---- Exercise data

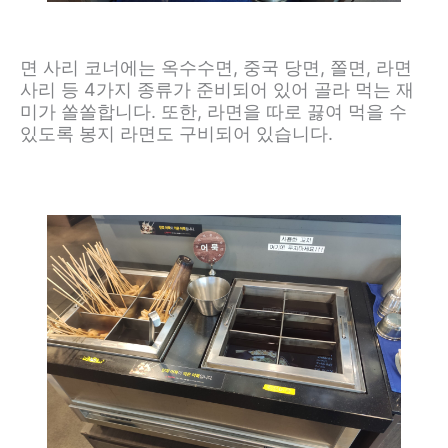
면 사리 코너에는 옥수수면, 중국 당면, 쫄면, 라면
사리 등 4가지 종류가 준비되어 있어 골라 먹는 재
미가 쏠쏠합니다. 또한, 라면을 따로 끓여 먹을 수
있도록 봉지 라면도 구비되어 있습니다.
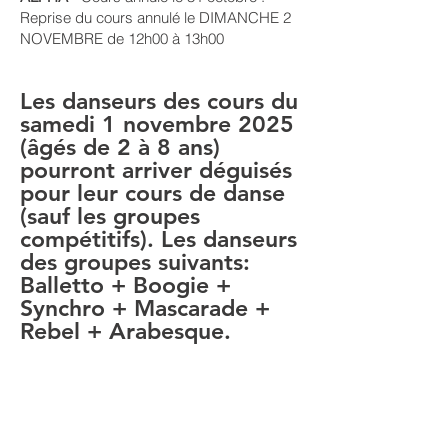
Reprise du cours annulé le DIMANCHE 2
NOVEMBRE de 12h00 à 13h00
Les danseurs des cours du
samedi 1 novembre 2025
(âgés de 2 à 8 ans)
pourront arriver déguisés
pour leur cours de danse
(sauf les groupes
compétitifs). Les danseurs
des groupes suivants:
Balletto + Boogie +
Synchro + Mascarade +
Rebel + Arabesque.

--------

Exercise instructions: Read through the entries and copy every line that includes "groupes".

Answer to this problem:
(sauf les groupes
des groupes suivants:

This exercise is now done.